It may turn out to have been a public relations error for IS, ISIL, ISIS, Daesh or whatever else we choose to call the Islamic State to have incorporated “State” into its title. After all, statehood implies territory.

The recapture of the centre of Falluja by Iraqi security forces was further confirmation that the movement is on the retreat, territo­rially at least, with little prospect of holding its remaining Iraqi strong­hold of Mosul, a more emblematic prize, in the long term.

The picture in Syria is more mixed. ISIS is accused of holding the civilian population hostage in its heavily bombarded stronghold of Raqqa.

Winning a battle does not mean winning the war and what happens once Falluja is liberated will be important.

That said, the eventual recovery of all Iraqi territory held by the jihadists at their high point of mid- 2014, when ISIS leader Abu Bakr al-Baghdadi declared his Islamic caliphate, may be a question of when, not if.

In the build-up to any Mosul offensive, the focus is on how Iraqi Prime Minister Haider al-Abadi will be able to bring the liberated popu­lation of the Sunni heartland back into what he called “the embrace of the nation”.

That is no easy task. Civilians who fled the Falluja battlefront may not regret the departure of ISIS but neither will they want to swap one oppressor for another. Sunni hostility to the sectarian policies of Abadi’s predecessor, Nuri al-Maliki, in part facilitated the ISIS takeover.

Warnings that the participation of Iranian-backed Shia militias in retaking Falluja could lead to violence against Sunnis were to a degree borne out.

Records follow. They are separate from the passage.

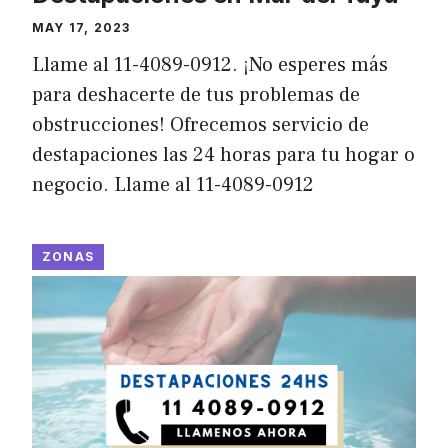
MAY 17, 2023
Llame al 11-4089-0912. ¡No esperes más
para deshacerte de tus problemas de
obstrucciones! Ofrecemos servicio de
destapaciones las 24 horas para tu hogar o
negocio. Llame al 11-4089-0912
ZONAS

Human rights agencies accused some militias of widespread abuse, including murder and torture, of fleeing Sunnis. The Iraqi authorities arrested four militiamen accused of having “executed” 49 Sunni men who surrendered to them. A gov­ernment spokesman said all forces were under strict orders to protect civilians.

Amid reports of abuses against civilians fleeing the battle through militia-held territory north of the city, regular forces encouraged oth­ers to take a safer southern route.

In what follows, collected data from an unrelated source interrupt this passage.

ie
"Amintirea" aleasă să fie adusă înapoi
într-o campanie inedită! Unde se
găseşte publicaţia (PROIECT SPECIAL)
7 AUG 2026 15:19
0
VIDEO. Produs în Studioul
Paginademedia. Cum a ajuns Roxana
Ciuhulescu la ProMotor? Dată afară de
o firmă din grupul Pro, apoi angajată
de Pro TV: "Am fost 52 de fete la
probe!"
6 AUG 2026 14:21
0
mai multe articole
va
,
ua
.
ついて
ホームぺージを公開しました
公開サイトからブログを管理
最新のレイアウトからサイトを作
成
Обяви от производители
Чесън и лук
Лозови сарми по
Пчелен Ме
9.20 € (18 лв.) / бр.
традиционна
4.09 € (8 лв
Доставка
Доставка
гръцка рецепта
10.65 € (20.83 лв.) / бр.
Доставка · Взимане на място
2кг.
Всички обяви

The question yet to be resolved is whether the stated good inten­tions of Abadi, government officials and the army will be sufficient to control such abuses by militias that regard Falluja and its people as the very embodiment of a hostile Sunni community. A victory over ISIS would be hollow if the aftermath were to be renewed sectarian war.

This potential threat aside, ISIS now looks more vulnerable than it did six months or even a week ago. At the peak of its fortunes in mid- 2014, Baghdadi not only declared a caliphate, he struck the words “Iraq and al-Sham” from its name. It was a propaganda gesture to indicate that the movement’s ambitions were global rather just regional.

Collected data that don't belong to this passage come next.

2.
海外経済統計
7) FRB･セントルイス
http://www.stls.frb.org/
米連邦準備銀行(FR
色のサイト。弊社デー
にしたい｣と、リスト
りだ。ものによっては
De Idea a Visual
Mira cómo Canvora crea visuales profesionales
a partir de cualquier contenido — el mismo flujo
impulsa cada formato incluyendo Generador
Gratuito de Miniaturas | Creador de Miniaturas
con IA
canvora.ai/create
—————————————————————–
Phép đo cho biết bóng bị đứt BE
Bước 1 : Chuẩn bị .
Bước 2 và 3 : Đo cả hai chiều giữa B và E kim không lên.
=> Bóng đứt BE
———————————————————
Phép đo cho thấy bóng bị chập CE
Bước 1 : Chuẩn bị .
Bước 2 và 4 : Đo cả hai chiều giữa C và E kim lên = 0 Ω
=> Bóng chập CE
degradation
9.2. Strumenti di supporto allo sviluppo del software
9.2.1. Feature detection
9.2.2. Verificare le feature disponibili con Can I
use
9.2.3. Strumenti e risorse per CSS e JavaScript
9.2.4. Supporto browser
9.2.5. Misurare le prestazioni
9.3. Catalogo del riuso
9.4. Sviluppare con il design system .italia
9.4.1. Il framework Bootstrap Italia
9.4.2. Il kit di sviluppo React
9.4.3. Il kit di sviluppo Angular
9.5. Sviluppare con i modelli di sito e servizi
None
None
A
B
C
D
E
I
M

From then until now, ISIS has claimed to have fulfilled the func­tions of a state on behalf of those living within its shifting borders. It could be argued that what the regime of murder, torture and extortion inflicted on the unwill­ing citizenry has been barely worse than that of the worst dictatorships that have governed in the region.

But ISIS can make no claims to statehood if it no longer has terri­tory.

However glossy the journals, however professional the videos and however nimble the social me­dia expertise, ISIS cannot function as a virtual state. At best, it would have to morph into something resembling its past and present rivals.

Some of these, such as al-Nusra Front, al-Qaeda’s branch in Syria, have controlled and continue to control territory and aspire to come to power in their respective states but they are not self-declared states.

The unique ISIS selling point among its disaffected and some­times naïve audience abroad has been its ability to offer a physical haven, even if some of those who risk it find that the “caliphate” is not the heaven on Earth that was promised.

Recruits have included not just fighters but also young people, such as the three teenage British girls who travelled to ISIS territory early in 2015. One, now willingly married to an Australian ISIS vol­unteer, is accused of trying to lure other girls to join her.

If ISIS is eventually deprived of its territory, how long will her fantasy last?